Copy out exactly the lines from the one with "Identify the location of [Sluit" through the last line of the listing below, both included, but none of the pictures.

Records for processing:
■ ■ ■

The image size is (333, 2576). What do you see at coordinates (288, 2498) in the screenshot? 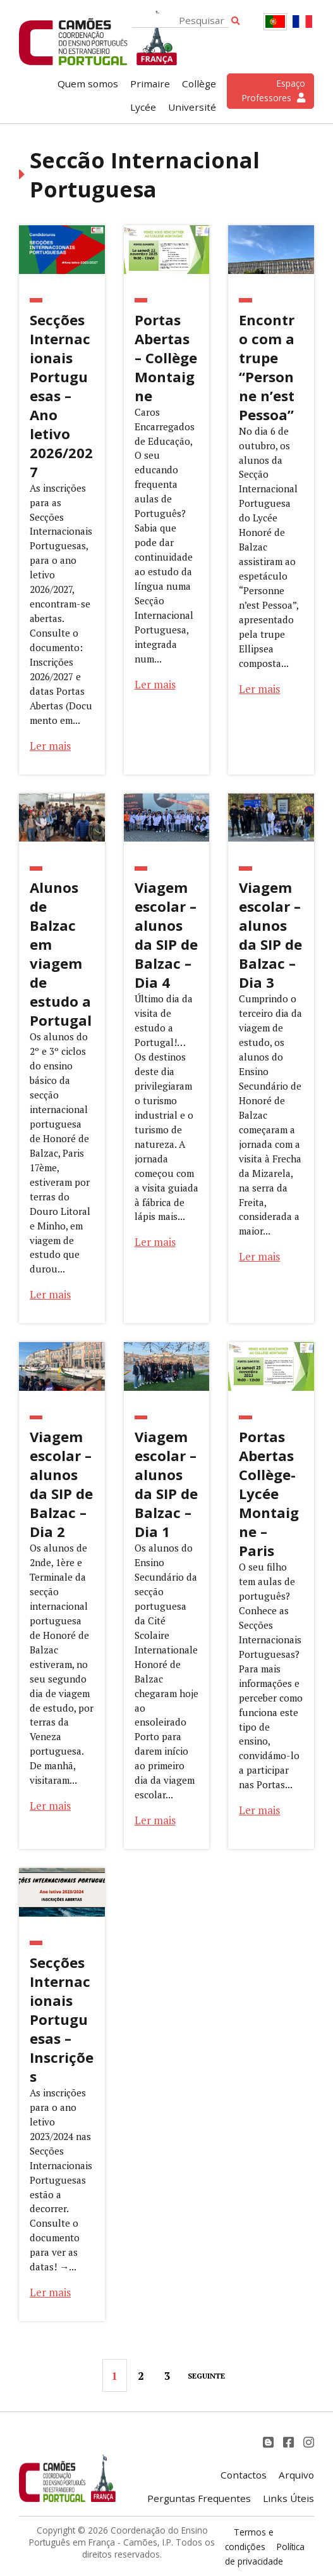
I see `Links Úteis` at bounding box center [288, 2498].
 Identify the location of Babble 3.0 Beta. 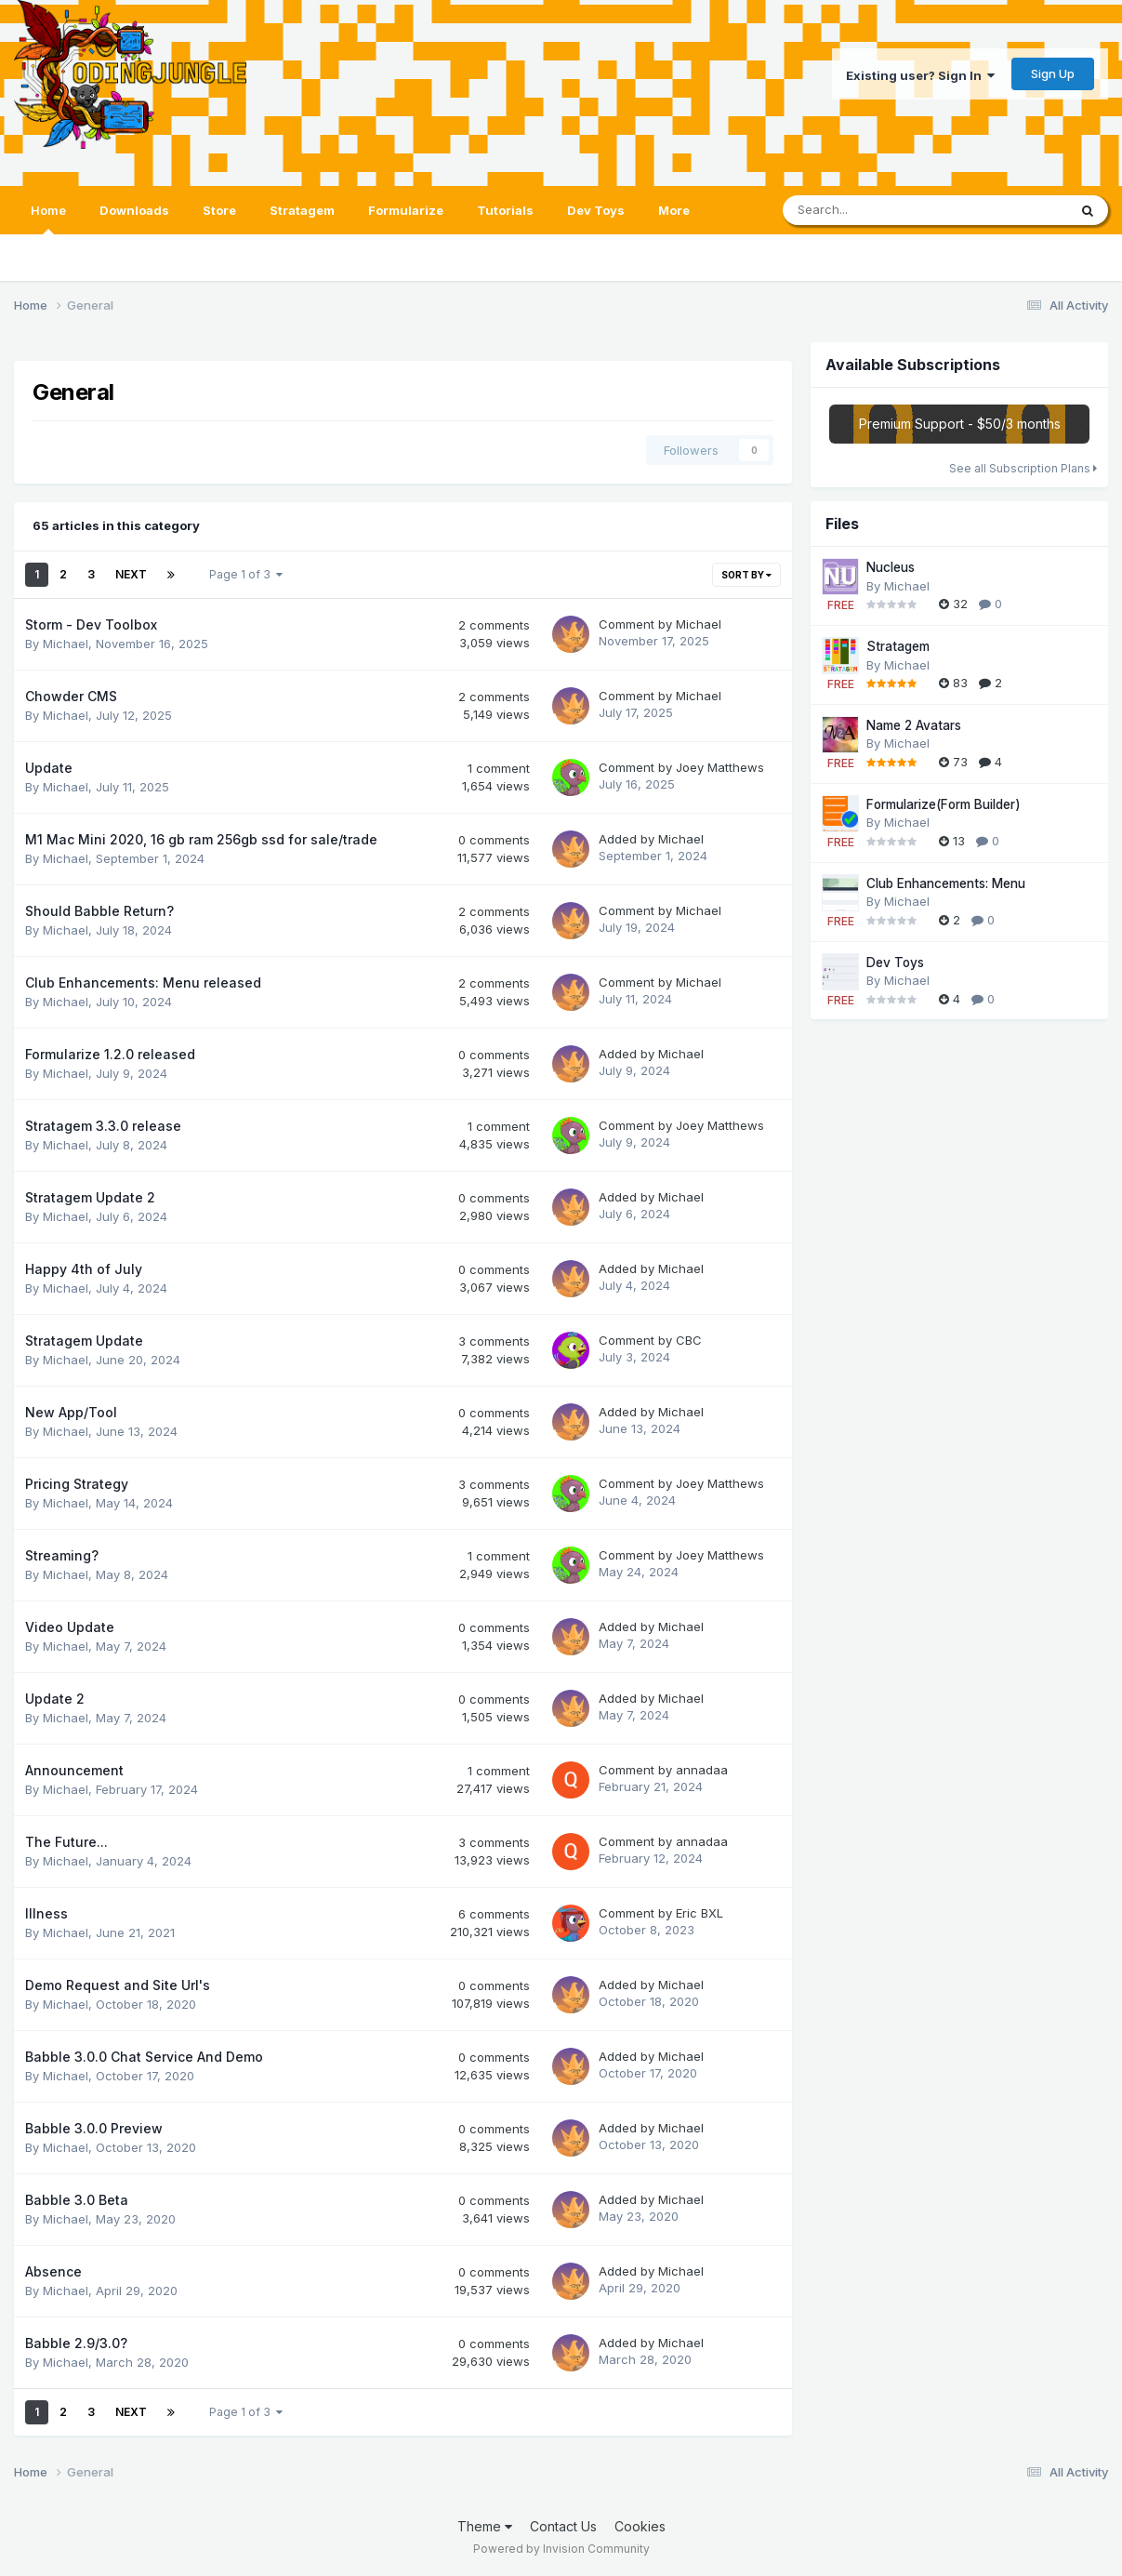
(76, 2200).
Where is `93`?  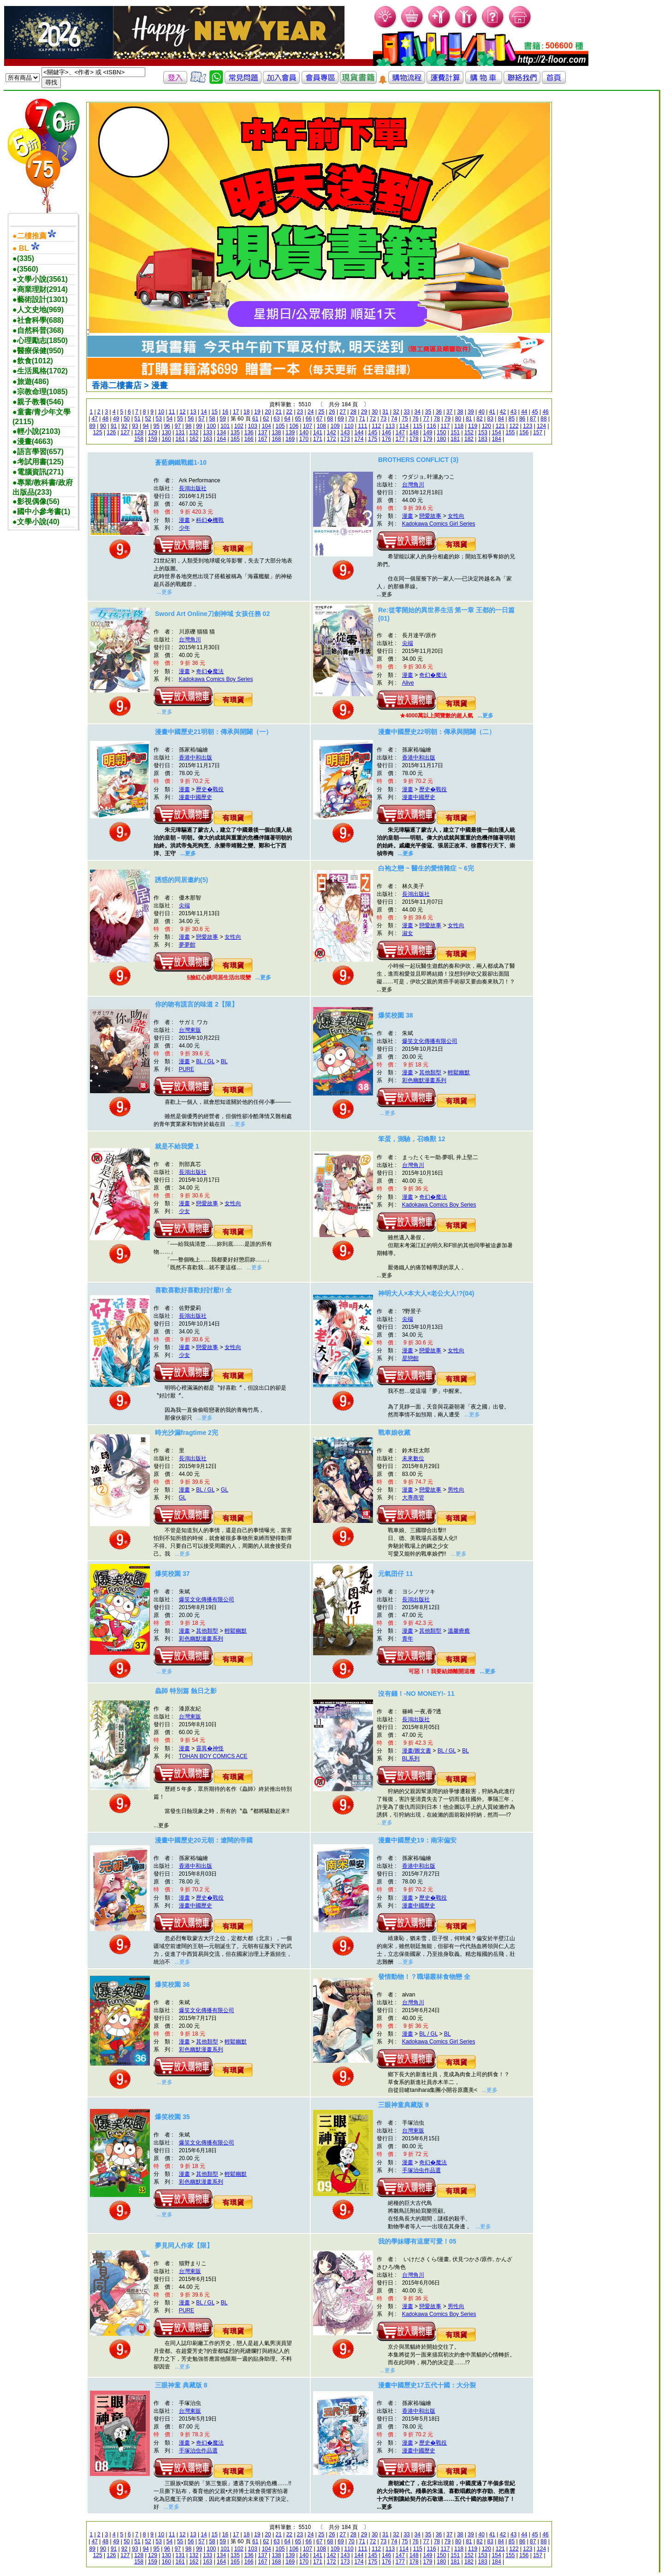 93 is located at coordinates (135, 426).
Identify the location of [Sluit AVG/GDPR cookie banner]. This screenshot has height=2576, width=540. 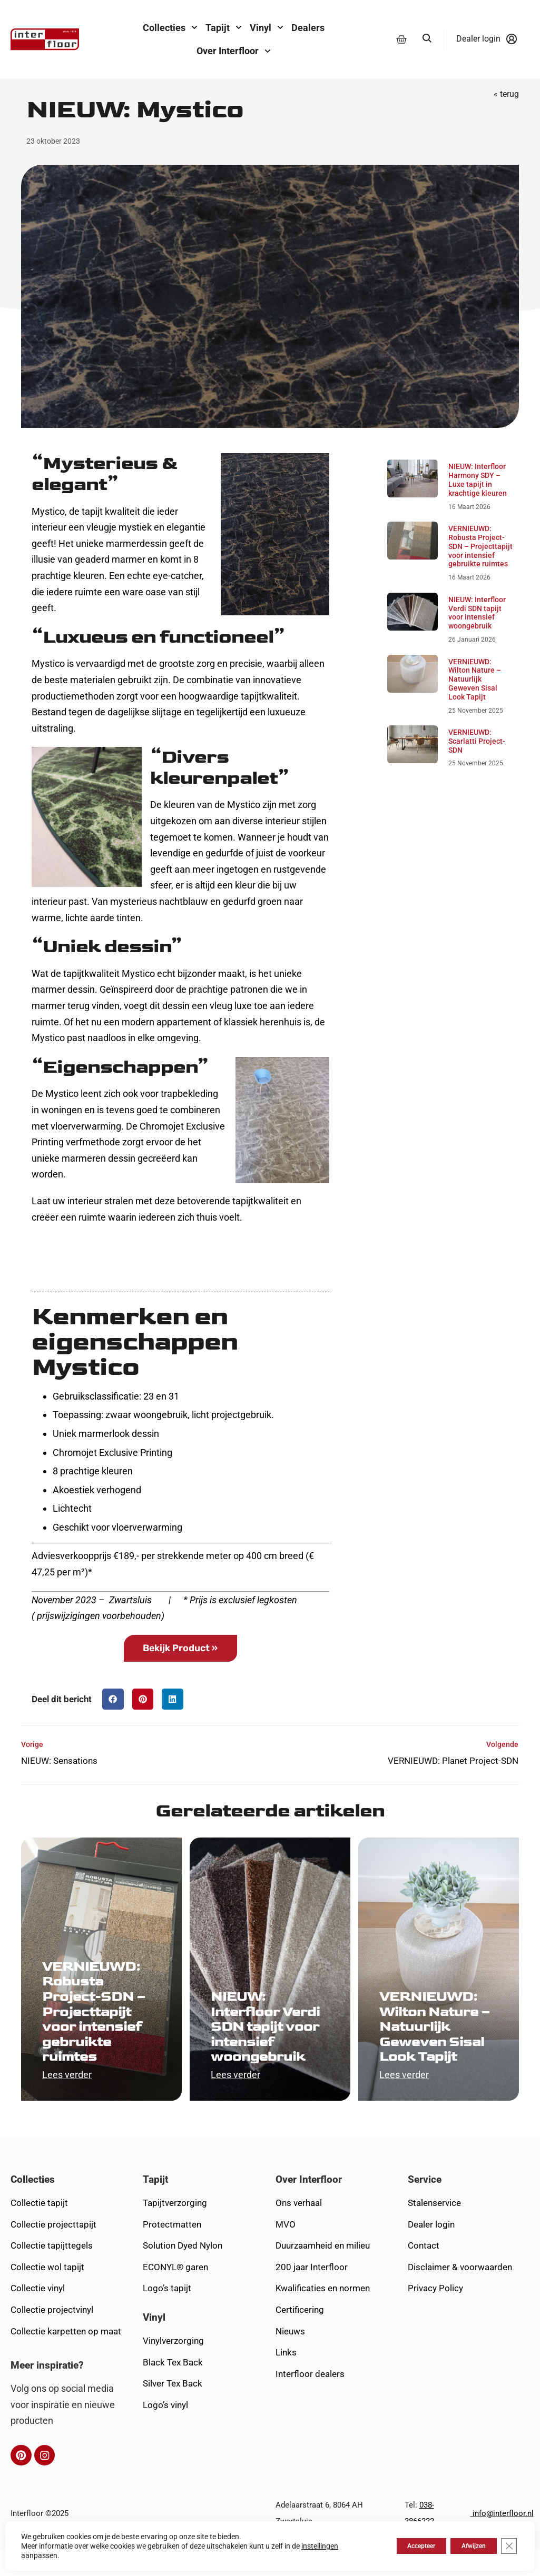
(507, 2546).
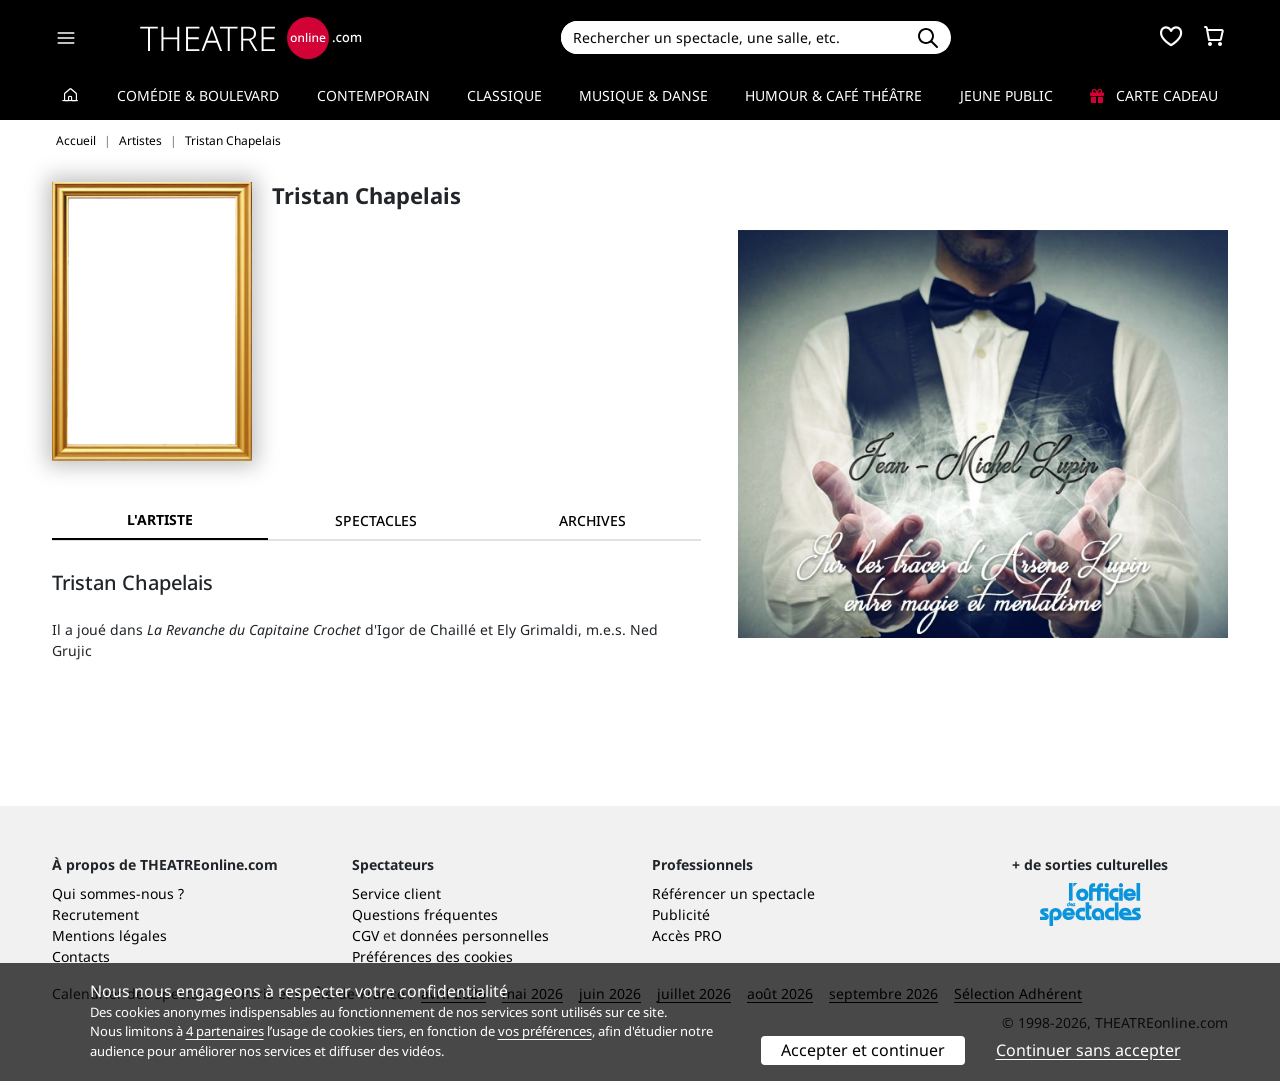 Image resolution: width=1280 pixels, height=1081 pixels. I want to click on Humour & Café théâtre, so click(833, 95).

■ ■ ■

Result for this task:
Identify the location of [Sluit AVG/GDPR cookie banner]. This screenshot has height=2576, width=540. 
(507, 2546).
 Image resolution: width=1280 pixels, height=1081 pixels. I want to click on Humour & Café théâtre, so click(833, 95).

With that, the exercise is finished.